# [ASSIGNMENT]
Report each line of the entries that contains the word "номера", copied in full.
····················
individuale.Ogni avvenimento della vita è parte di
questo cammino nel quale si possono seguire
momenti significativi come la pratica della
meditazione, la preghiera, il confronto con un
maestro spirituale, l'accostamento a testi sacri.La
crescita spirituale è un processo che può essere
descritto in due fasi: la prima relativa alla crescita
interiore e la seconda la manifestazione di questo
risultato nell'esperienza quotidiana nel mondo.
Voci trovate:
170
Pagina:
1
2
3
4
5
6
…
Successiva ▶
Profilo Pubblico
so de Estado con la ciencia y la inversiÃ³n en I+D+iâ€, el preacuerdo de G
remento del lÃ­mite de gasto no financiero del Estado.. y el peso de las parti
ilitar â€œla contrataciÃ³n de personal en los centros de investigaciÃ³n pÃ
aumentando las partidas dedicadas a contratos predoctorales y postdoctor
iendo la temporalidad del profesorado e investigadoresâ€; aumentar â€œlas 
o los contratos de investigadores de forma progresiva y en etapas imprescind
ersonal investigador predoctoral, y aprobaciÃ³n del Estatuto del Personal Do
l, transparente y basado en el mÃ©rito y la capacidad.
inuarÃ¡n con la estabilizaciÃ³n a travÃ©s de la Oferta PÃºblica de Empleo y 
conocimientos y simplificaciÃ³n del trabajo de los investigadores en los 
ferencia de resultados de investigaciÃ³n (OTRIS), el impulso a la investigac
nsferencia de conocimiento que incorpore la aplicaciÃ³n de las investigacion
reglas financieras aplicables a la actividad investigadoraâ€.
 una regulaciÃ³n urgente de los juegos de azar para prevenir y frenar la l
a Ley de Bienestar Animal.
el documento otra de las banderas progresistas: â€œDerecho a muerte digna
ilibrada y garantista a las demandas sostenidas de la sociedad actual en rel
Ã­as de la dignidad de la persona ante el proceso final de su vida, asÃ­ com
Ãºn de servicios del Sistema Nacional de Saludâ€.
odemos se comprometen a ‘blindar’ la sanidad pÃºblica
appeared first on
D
····················
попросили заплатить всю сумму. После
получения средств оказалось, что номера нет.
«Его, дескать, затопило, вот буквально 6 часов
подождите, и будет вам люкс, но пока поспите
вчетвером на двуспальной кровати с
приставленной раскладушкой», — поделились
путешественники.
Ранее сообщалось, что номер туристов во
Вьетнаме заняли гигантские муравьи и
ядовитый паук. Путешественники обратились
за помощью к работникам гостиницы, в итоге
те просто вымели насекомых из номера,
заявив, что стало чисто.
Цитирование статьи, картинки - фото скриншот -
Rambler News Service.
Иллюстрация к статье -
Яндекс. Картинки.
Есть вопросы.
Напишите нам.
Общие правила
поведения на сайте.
····················
# [REPLY TO THE EXERCISE]
получения средств оказалось, что номера нет.
те просто вымели насекомых из номера,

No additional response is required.